If you have a tax-advantaged account like a Roth IRA, why would you want to invest in stocks in a non tax-advantaged account like say Robinhood, or E-Trade, etc.? Would the tax-advantaged account be better by default?
- There's a limit to how much you can put in a tax-advantaged account. Even with mega back-door and other ways to move money around, there's still limits into how much you can contribute
- There are income limits that reduce or even prevent your ability to use some tax-advantaged accounts
- Retirement accounts are designed for retirement. If you want income off of your investments now, it's better to do it outside of retirement accounts that will charge you a penalty for early withdrawal
- Many 401(k) plans (which are the best retirement plan option for many people) have a very limited selection of investments.
- Loss/Gain harvesting - you can use opportunistic capital loss/gain harvesting in high/low tax periods. With a retirement account you only pay tax when you withdraw funds.
- Minimum distributions - when you hit a certain age, you are required to withdraw funds from traditional retirement accounts - this money must go somewhere, so a non-tax-advantaged account may be a good option that still has discretionary funds to invest.

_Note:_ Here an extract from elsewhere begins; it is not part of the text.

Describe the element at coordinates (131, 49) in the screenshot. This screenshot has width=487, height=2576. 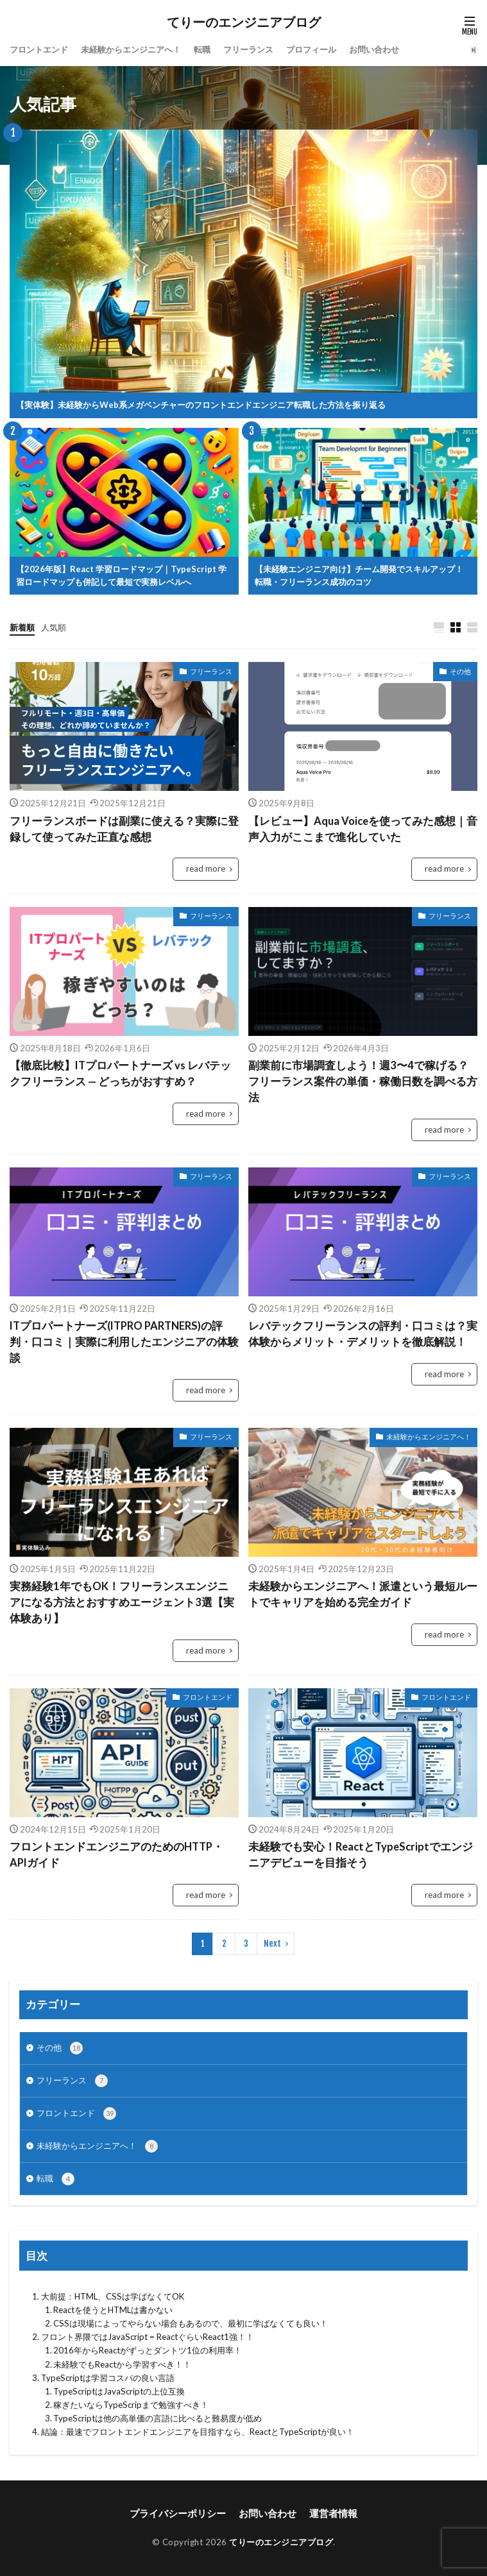 I see `未経験からエンジニアへ！` at that location.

You have certain limit in Roth IRA contribution and it will not be sufficient to manage your retirement, with the Roth IRA growth alone. You have to save and invest as much as possible. There are people who save 70% of their income and invest.
For every investment liquidity is a major factor. The invested money should be available to you in case you need it. Roth IRA locks the money.
To answer your second question, tax advantaged vs tax non-advantaged: If they both offer same returns, then definitely tax-advantaged is better than non-tax advantaged. So, you need to see, if you have got limited money to invest, tax-advantaged by default offers more benefits compared to tax non-advantaged.
It mostly comes down to when you want to be able to use the invested money and whether you're hitting the (relatively low) contribution limits.
The tax-advantaged accounts can only be used for retirement unless you want to pay a fortune to the IRS in penalties (which would, of course, defeat the purpose of using a tax-advantaged account, since you'd end up paying more tax rather than less.) Thus, if you want to have funds available before you retire, then you'd want to put them in a normal investment account rather than a tax advantaged retirement account.
For most people, it's really best to have both. The retirement accounts are clearly better for money you want to save until retirement, but it's best to also have separate investment accounts to use for funds you might want to access before retirement. Whether it's saving up for some particular purchase (such as a vehicle, major home renovation project, etc.) or just having an emergency fund around in case something comes up where you need the funds, there are lots of reasons that people want to invest money in such a manner that it's accessible prior to retirement. Non-tax-advantaged investment accounts are one of the best ways to do that, as they will typically generate much higher returns over time than things like bonds or money market accounts (or, especially, bank savings or checking accounts.)